The way Peter Hartcher figures it, the $10 billion headlined on the small-business package and childcare reform works out  to be about $16,700 a  vote won by these initiatives. 

Little wonder then that Nikki Savva, conservative commentator and Peter Costello's chief of staff when he was treasurer, put it thus on the ABC's Insiders yesterday: The budget was a political document, it was not an economic document.

Aside from the absolute stupidity of accusing new mothers of rorting and fraud when they were doing no more or perhaps less than the Assistant Treasurer and Finance Minister had done, one way or another, the politics clearly worked.

That was mainly because the tabloid media and some who should know better swallowed the "Tony's Tradies" line about the small-business tax cut and cash splash that would pump prime the economy.
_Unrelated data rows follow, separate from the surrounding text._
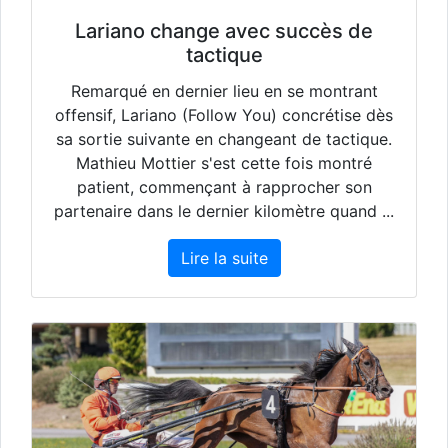
Lariano change avec succès de
tactique
Remarqué en dernier lieu en se montrant
offensif, Lariano (Follow You) concrétise dès
sa sortie suivante en changeant de tactique.
Mathieu Mottier s'est cette fois montré
patient, commençant à rapprocher son
partenaire dans le dernier kilomètre quand ...
Lire la suite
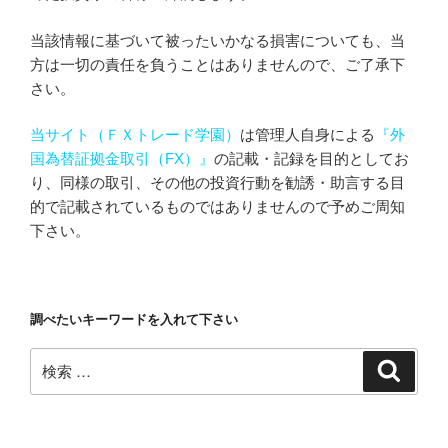
当該情報に基づいて被ったいかなる損害についても、当
方は一切の責任を負うことはありませんので、ご了承下
さい。
当サイト（ＦＸトレード学園）
は管理人自身による
『外
国為替証拠金取引（FX）』
の記載・記録を目的としてお
り、同様の取引、その他の投資行動を勧誘・助言する目
的で記載されているものではありませんので予めご周知
下さい。
調べたいキーワードを入れて下さい
検
検
索
索:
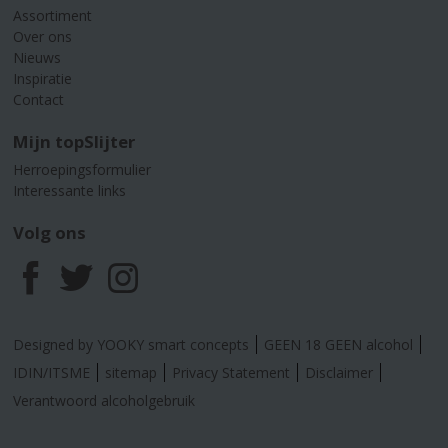
Assortiment
Over ons
Nieuws
Inspiratie
Contact
Mijn topSlijter
Herroepingsformulier
Interessante links
Volg ons
F
T
I
a
w
n
Designed by YOOKY smart concepts
GEEN 18 GEEN alcohol
c
i
s
IDIN/ITSME
sitemap
Privacy Statement
Disclaimer
Verantwoord alcoholgebruik
e
t
t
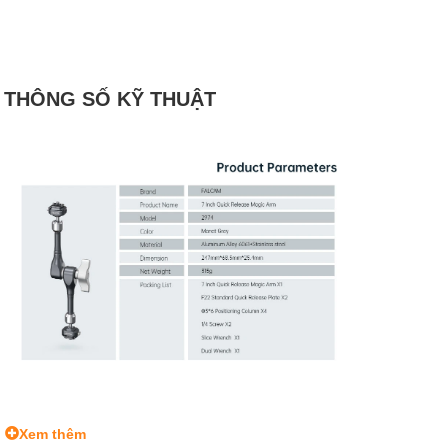
THÔNG SỐ KỸ THUẬT
Xem thêm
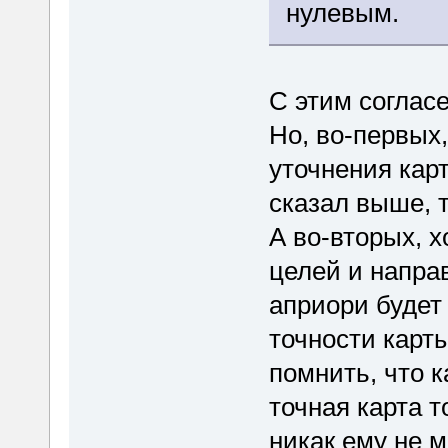
нулевым.
С этим согласе
Но, во-первых,
уточнения карт
сказал выше, т
А во-вторых, х
целей и напра
априори будет
точности карты
помнить, что 
точная карта т
никак ему не м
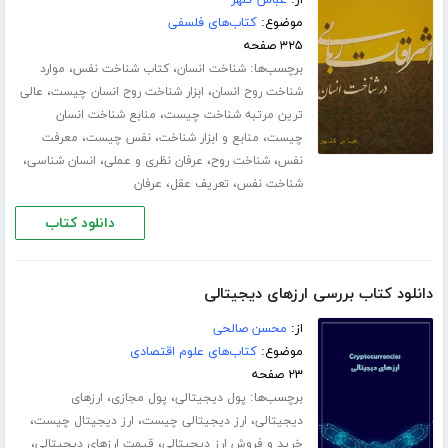
از:
عباس کلهر
موضوع:
کتاب‌های فلسفی
۳۲۵ صفحه
برچسب‌ها:
،
،
شناخت انسان
کتاب شناخت نفس
موارد
،
،
شناخت روح انسان
ابزار شناخت روح انسان چیست
عالی
،
ترین مرتبه شناخت چیست
منابع شناخت انسان
،
،
،
چیست
منابع و ابزار شناخت
نفس چیست
معرفت
،
،
،
،
نفس
شناخت روح
عرفان نظری و عملی
انسان شناسی
،
،
شناخت نفس
تعریف عقل
عرفان
دانلود کتاب
دانلود کتاب بررسی ارزهای دیجیتالی
از:
محسن صالحی
موضوع:
کتاب‌های علوم اقتصادی
۲۳ صفحه
برچسب‌ها:
،
،
پول دیجیتالی
پول مجازی
ارزهای
،
،
،
دیجیتالی
ارز دیجیتالی چیست
ارز دیجیتال چیست
،
،
خرید و فروش ارز دیجیتالی
قیمت ارزهای دیجیتالی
Well, maybe, but probably not a lot. Ross Gittins has already nailed the budget lock-up media circus and put the small-business impact in perspective.

Two big myths

How the politics of it work, though, is largely thanks to two popular myths  – small business drives the economy and small business is doing it tough.

The reality is that small business is important, but no more so than medium or big business. Small business is just part of what drives the economy. It's arguable that it's more along for the ride than providing the bulk horsepower.

Secondly, some small businesses are, of course, doing it tough, they always are as the Darwinian nature of capitalism has its way, but by no means is small business per se in trouble.

Start-ups mostly are by the very nature of start-ups and most fail.